The Supreme Court heard its first major student speech case in decades on Wednesday, grappling with the free-speech rights of a cheerleader who was kicked off the high school team for using the F-word on Snapchat.
The former cheerleader, Brandi Levy, who wasn’t in court for the proceedings, said in a statement that she was the victim of overzealous school officials.
“I was 14 years old and was at a point in my life when I was really frustrated with things that were happening around me,” said Brandi, who has since graduated.
“I want the court to understand that this is how kids today express themselves and that they should be able to do that without worrying about being punished at school.”
Several of the justices seemed hesitant to give a school full authority to punish students for speech that occurs off campus.
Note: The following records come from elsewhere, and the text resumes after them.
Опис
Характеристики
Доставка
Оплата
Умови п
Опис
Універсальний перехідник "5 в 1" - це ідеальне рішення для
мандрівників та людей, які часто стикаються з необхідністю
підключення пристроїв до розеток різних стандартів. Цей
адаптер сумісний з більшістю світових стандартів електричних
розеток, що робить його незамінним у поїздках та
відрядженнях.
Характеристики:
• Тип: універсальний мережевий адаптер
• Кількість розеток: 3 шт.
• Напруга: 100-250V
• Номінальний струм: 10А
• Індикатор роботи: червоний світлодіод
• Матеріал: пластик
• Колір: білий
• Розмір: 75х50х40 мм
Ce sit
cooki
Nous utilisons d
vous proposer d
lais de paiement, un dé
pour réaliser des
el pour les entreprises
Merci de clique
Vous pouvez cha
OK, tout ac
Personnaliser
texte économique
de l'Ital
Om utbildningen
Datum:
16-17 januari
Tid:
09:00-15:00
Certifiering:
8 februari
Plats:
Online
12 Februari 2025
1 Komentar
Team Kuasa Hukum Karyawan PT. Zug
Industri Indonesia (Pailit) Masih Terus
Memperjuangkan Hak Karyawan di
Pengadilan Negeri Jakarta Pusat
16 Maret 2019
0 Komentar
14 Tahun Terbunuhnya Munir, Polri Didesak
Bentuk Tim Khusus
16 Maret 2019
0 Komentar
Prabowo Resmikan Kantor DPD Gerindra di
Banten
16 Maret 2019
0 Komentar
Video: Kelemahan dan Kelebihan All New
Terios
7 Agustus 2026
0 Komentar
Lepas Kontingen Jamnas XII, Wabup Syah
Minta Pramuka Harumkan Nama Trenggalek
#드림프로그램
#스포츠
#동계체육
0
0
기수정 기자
Others expressed concerns about the impact on policing off-campus bullying.
“She used swear words, you know, unattractive swear words, off campus. Did that cause a material and substantial disruption? I don’t see much evidence it did. And if swearing off campus did, I mean, my goodness, every school in the country would be doing nothing but punishing,” said Justice Stephen G. Breyer, a Clinton appointee.
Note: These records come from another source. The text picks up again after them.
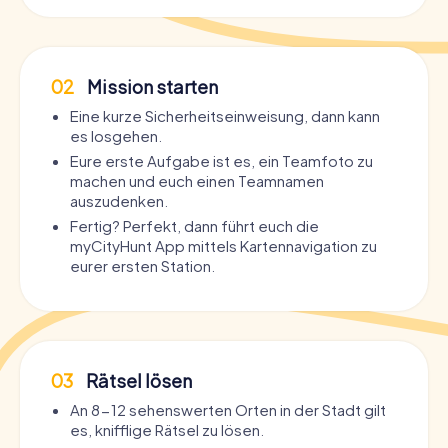
02
Mission starten
Eine kurze Sicherheitseinweisung, dann kann
es losgehen.
Eure erste Aufgabe ist es, ein Teamfoto zu
machen und euch einen Teamnamen
auszudenken.
Fertig? Perfekt, dann führt euch die
myCityHunt App mittels Kartennavigation zu
eurer ersten Station.
03
Rätsel lösen
An 8-12 sehenswerten Orten in der Stadt gilt
es, knifflige Rätsel zu lösen.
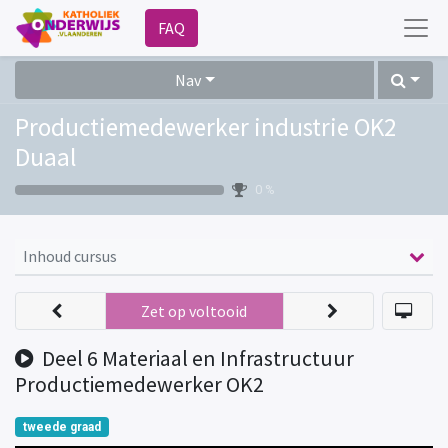
FAQ
Nav
Productiemedewerker industrie OK2
Duaal
0 %
Inhoud cursus
Zet op voltooid
Deel 6 Materiaal en Infrastructuur
Productiemedewerker OK2
tweede graad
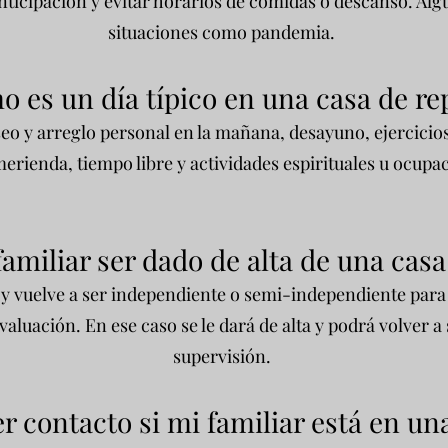
nticipación y evitar horarios de comidas o descanso. Al
situaciones como pandemia.
 es un día típico en una casa de re
eo y arreglo personal en la mañana, desayuno, ejercicios
merienda, tiempo libre y actividades espirituales u ocupac
amiliar ser dado de alta de una casa
 y vuelve a ser independiente o semi-independiente para l
aluación. En ese caso se le dará de alta y podrá volver a 
supervisión.
contacto si mi familiar está en un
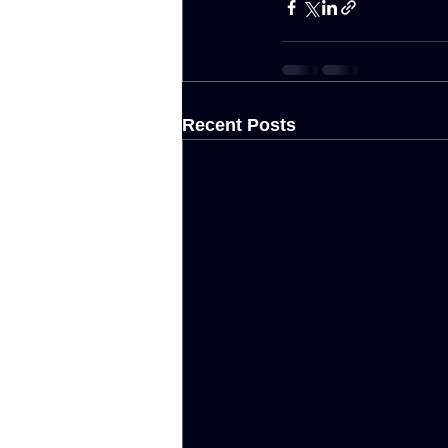
Recent Posts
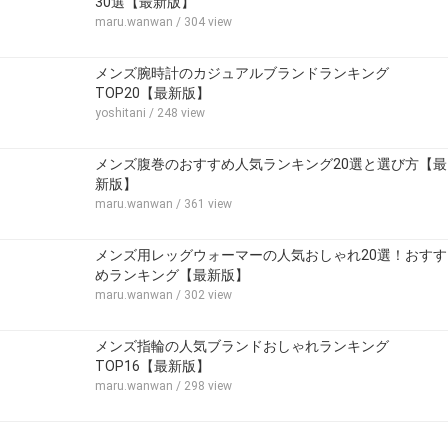
30選【最新版】
maru.wanwan
/ 304 view
メンズ腕時計のカジュアルブランドランキング
TOP20【最新版】
yoshitani
/ 248 view
メンズ腹巻のおすすめ人気ランキング20選と選び方【最
新版】
maru.wanwan
/ 361 view
メンズ用レッグウォーマーの人気おしゃれ20選！おすす
めランキング【最新版】
maru.wanwan
/ 302 view
メンズ指輪の人気ブランドおしゃれランキング
TOP16【最新版】
maru.wanwan
/ 298 view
The free-speech battle began when Ms. Levy, identified as B.L. in court papers since she was a minor at the time the lawsuit was filed, posted a photo of herself flipping the bird on Snapchat in anger at not making the varsity squad heading into her sophomore year.
The Pennsylvania teen blasted out the uncensored Snapchat post with a vulgar caption while out shopping on the weekend with a friend. She was not wearing a school uniform in the image and didn’t mention the school’s name. “F*** school f*** softball f*** cheer f*** everything,” it read.
Snapchat posts typically last just 24 hours online before vanishing. Brandi’s post, however, took on a life of its own.
When Mahanoy Area School District officials became aware of the post, they ruled it violated school policy requiring cheerleaders to avoid “foul language and inappropriate gestures.”
The high school then removed her from the cheer squad for a full year, prompting her parents to sue in 2017.
In their initial lawsuit, Brandi’s parents argued that the school violated their daughter’s First Amendment rights and won in the lower courts, having their daughter reinstated on the squad.
The raunchy Snapchat post could create a legal standard for student speech in the digital age, updating decades-old precedent from 1969.
The landmark case was Tinker v. Des Moines Independent Community School District. The legal dispute arose when a group of students wore black armbands as a political statement about the Vietnam War.
They were suspended for violating school rules, but the Supreme Court famously ruled for the students, saying they do not “shed their constitutional rights to freedom of speech or expression at the schoolhouse gate.”
It was an argument echoed by David Cole, legal director of the American Civil Liberties Union which represented Ms. Levy, who told the justices a school shouldn’t interfere with a parent’s authority to punish a student for speech that occurs outside of campus.
He said it would be too intrusive to let a school punish a student for speech made out of school hours on the internet.
Students “would essentially be carrying the schoolhouse with them everywhere they would go,” he said.
The Mahanoy Area School District argued that speech can be punished depending on the context, saying when, where, and how many people heard it should all be considered by a teacher on whether it’s substantially disruptive and should be penalized.
“The other side is just wrong to suggest schools somehow are the gulag on campus,” said Lisa Schiavo Blatt, a lawyer for the district.
Ilya Shapiro, vice president of the Cato Institute, predicted the justices will side with Ms. Levy. “Ultimately the former high school cheerleader will (and should) win because students don’t shed their constitutional rights outside those gates when the gates become digital,” he said.
A ruling in the case is expected by the end of June.